Почти собравшись толкнуть калитку, Титус замер, развернулся на каблуках и направился в самую середину построенного из выдранных половиц города. Впрочем, ему не пришлось ни добираться до квартала Профессоров, ни сворачивать в нем на восток, туда, где больничка Доктора возносила сырые деревянные стены к встающей луне. Ибо впереди показались идущие к нему по натоптанным тропкам Школоначальник, его супруга и зять — сам Доктор.
Они не увидели Титуса, пока тот не приблизился к ним. Он знал: с ним захотят завести разговор, — но знал также, что не сможет его поддерживать да, собственно, и слушать тоже. Он выпал из обыденной жизни. И потому, прежде чем они уразумели, что происходит, Титус одновременно схватил Доктора и старика Профессора за руки, тут же выпустил их, неловко поклонился Ирме, развернулся и, к полному их изумлению, быстро пошел прочь и скрылся из глаз в сгущении сумерек.
Дойдя до частокола, он не стал больше медлить, но, миновав калитку, велел стоявшему у дверей длинной хижины человеку доложить о своем приходе.
Он увидел ее, едва лишь вошел. Мать сидела за столом с горящей перед нею свечой и без выражения смотрела в книжку с картинками.
— Мама.
Графиня медленно подняла глаза.
— Да? — спросила она.
— Я ухожу.
Она ничего не сказала.
— Прощай.
Мать тяжело встала и, подняв свечу, поднеся ее поближе к лицу сына, впилась глазами в его глаза, — а затем, подняв другую руку, нежно-нежно провела пальцем по его шраму.
— Уходишь — куда? — наконец спросила она.
— Я ухожу навсегда, — ответил Титус. — Покидаю Горменгаст. Не могу тебе объяснить. Не хочу разговаривать. Я пришел, чтобы сказать тебе, вот и все. Прощай, мама.
Он развернулся и быстро пошел к двери. Всей душою хотелось ему пройти сквозь нее и растаять в ночи, не произнеся больше ни слова. Он понимал, что мать не сможет так сразу осознать это страшное признание в вероломстве. Но из тишины, повисшей у него за плечами, раздался ее голос. Негромкий. И неторопливый.
— Идти-то ведь некуда, — произнес голос. — Ты только опишешь круг, Титус Гроан. Дороги нет — нет даже тропы, кроме тех, что возвратят тебя к дому. Потому что все дороги ведут в Горменгаст.
Он хлопнул дверью.
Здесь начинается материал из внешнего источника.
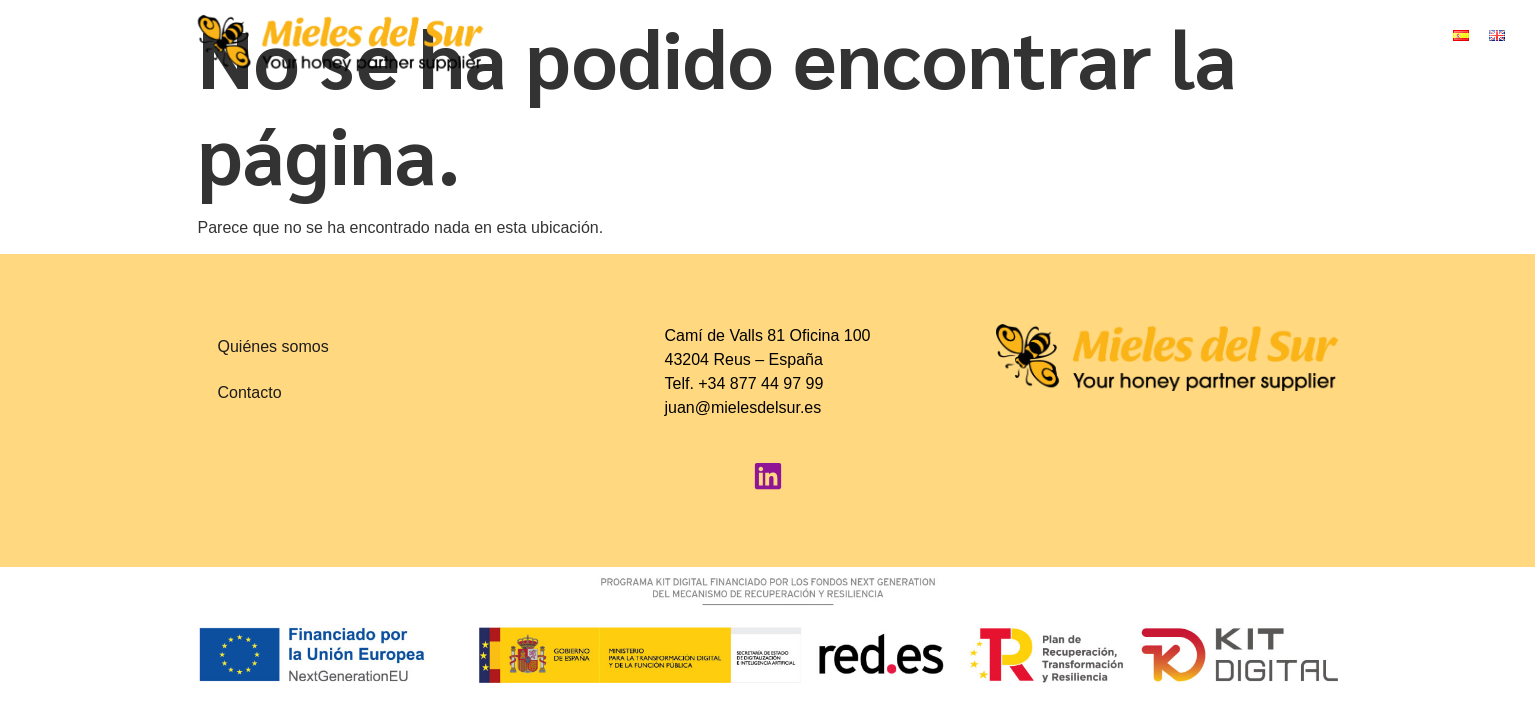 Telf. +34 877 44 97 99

Луна текла над холодным лагерем. Она сверкала на крышах замка, заливая светом верховный коготь Горы.
Когда он пришел к Кремнистой Башне, кобыла ждала его. Он уселся в седло, взял поводья и сразу же тронулся сквозь кромешную тень, лежавшую под стенами замка.
Спустя долгое время он выехал под сверкающий свет полнолуния, а еще немного погодя понял, что если не обернется в седле, то дома своего больше уже не увидит. За спиною его замок взбирался в ночь. Перед ним расстилался земной простор.
Титус отбросил с глаз пряди волос, ударом каблуков пустил кобылу в рысь, затем в полугалоп и наконец в полный — по разлегшейся впереди пустынной дичи.
Вот так, ликуя, пока мимо него проносились луной облитые скалы, ликуя, пока слезы текли по его лицу, — с глазами, восторженно прикованными к размазанному горизонту, с ушами, в которых гремели удары копыт, — поскакал Титус прочь от своего мира.